Enger Memorial Tower
When lifelong bachelor Bert Enger died in 1931 at the age of sixty-eight, he left two-thirds of his estate to the City of Duluth for development of Enger Park’s Grand Mountain area. He specified that the development should include a lookout tower surrounded by beautified grounds and footpaths to accommodate tourists.
In 1933 a citizen committee selected the highest point of the park as the location for the tower, and the following year the park was rededicated as Enger Park. A stone comfort station was built in 1935; picnic tables, water, sewer, and electricity were added a year later. In 1937 workers from the National Youth Administration—a branch of the Works Progress Administration that focused on providing work and education for Americans between the ages of sixteen and twenty-five—built rock benches, stone pathways and steps, campfire sites, and outdoor ovens.

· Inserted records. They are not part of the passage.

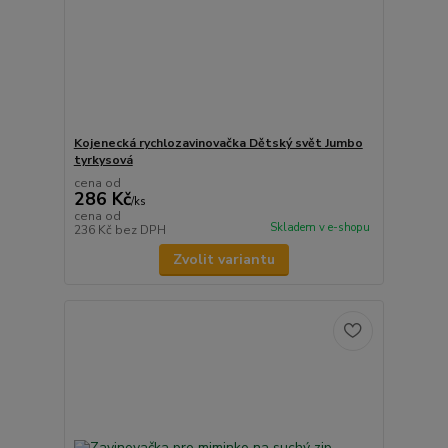
Kojenecká rychlozavinovačka Dětský svět Jumbo
tyrkysová
cena od
286 Kč
/
ks
cena od
Skladem v e-shopu
236 Kč
bez DPH
Zvolit variantu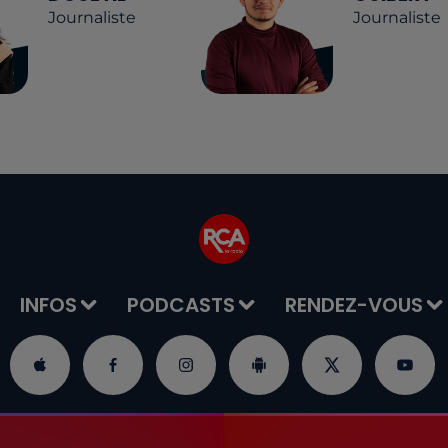
Journaliste
Journaliste
INFOS
PODCASTS
RENDEZ-VOUS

Construction of the tower began in late 1937, based on a design by architect A. R. Melander. Melander’s initial design was fairly elaborate, a six-story square tower with a four-gabled roof and an elaborate entrance. A second design was similar to the tower that was built, although several stories shorter. The final design was for an octagonal tower five stories high made of native stone gathered on site. Unglazed window openings look out in every direction. At its peak—531 feet above sea level—workers installed a green light that could be seen for miles.

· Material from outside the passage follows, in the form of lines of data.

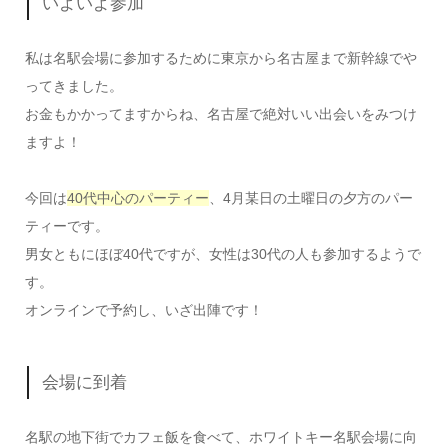
いよいよ参加
私は名駅会場に参加するために東京から名古屋まで新幹線でや
ってきました。
お金もかかってますからね、名古屋で絶対いい出会いをみつけ
ますよ！
今回は
40代中心のパーティー
、4月某日の土曜日の夕方のパー
ティーです。
男女ともにほぼ40代ですが、女性は30代の人も参加するようで
す。
オンラインで予約し、いざ出陣です！
会場に到着
名駅の地下街でカフェ飯を食べて、ホワイトキー名駅会場に向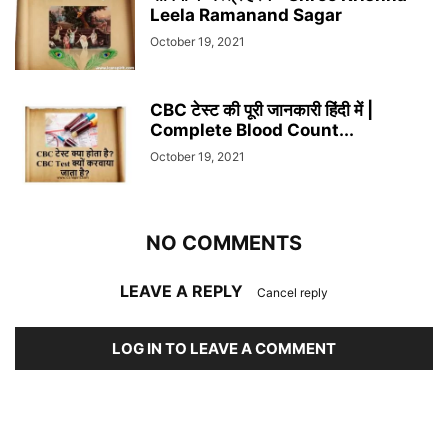
Leela Ramanand Sagar
October 19, 2021
CBC टेस्ट की पूरी जानकारी हिंदी में |
Complete Blood Count...
October 19, 2021
NO COMMENTS
LEAVE A REPLY
Cancel reply
LOG IN TO LEAVE A COMMENT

By 1939 the $30,000 tower was complete, paid for with funds provided by the Enger estate. Crown Prince Olav of Norway and his wife Princess Martha traveled to Duluth in June to dedicate the tower to the memory of Bert Enger. A crowd of five thousand gathered to hear speeches by the Norwegian royals and other dignitaries, including Judge Clarence Magney.

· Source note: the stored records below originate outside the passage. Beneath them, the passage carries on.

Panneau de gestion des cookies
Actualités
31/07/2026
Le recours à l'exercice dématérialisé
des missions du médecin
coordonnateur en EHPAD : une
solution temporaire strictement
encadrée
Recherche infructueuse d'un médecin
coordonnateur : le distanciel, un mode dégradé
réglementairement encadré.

The headlines stated that the royals “captivate[ed] Duluthians by Informality.” The prince wore a simple black suit; the princess a black lace dress she described as “everyday.” He smoked casually, and when reporters pressed him on his fishing skills—a Norwegian point of pride—he admitted, “I am really not passionate about it.” He was more of a yachtsman. Martha was a typical young mother, spending a great deal of her travel time buying toys and souvenirs for her children.
The prince expressed pride in the ways that Norwegian immigrants had influenced Duluth and indeed all of America: “[Enger] is a truly Norwegian name. As the princess and I have traveled about your country, we have been greatly pleased to note the recognition that has been accorded American men and women of Norwegian birth and Norwegian ancestry.”
Over the years vandalism and neglect took their toll on the tower. As early as the 1940s, papers reported vandals shooting out the beacon lights, forcing fund drives to purchase replacement bulbs. In the 1960s, vandals dropped heavy rocks from the top of the tower, and the city had to temporarily block access to the observation platforms. In 1978, someone shot out the beacon with a .22 rifle. In 1989, vandals created a bonfire of burning tires on top of the tower.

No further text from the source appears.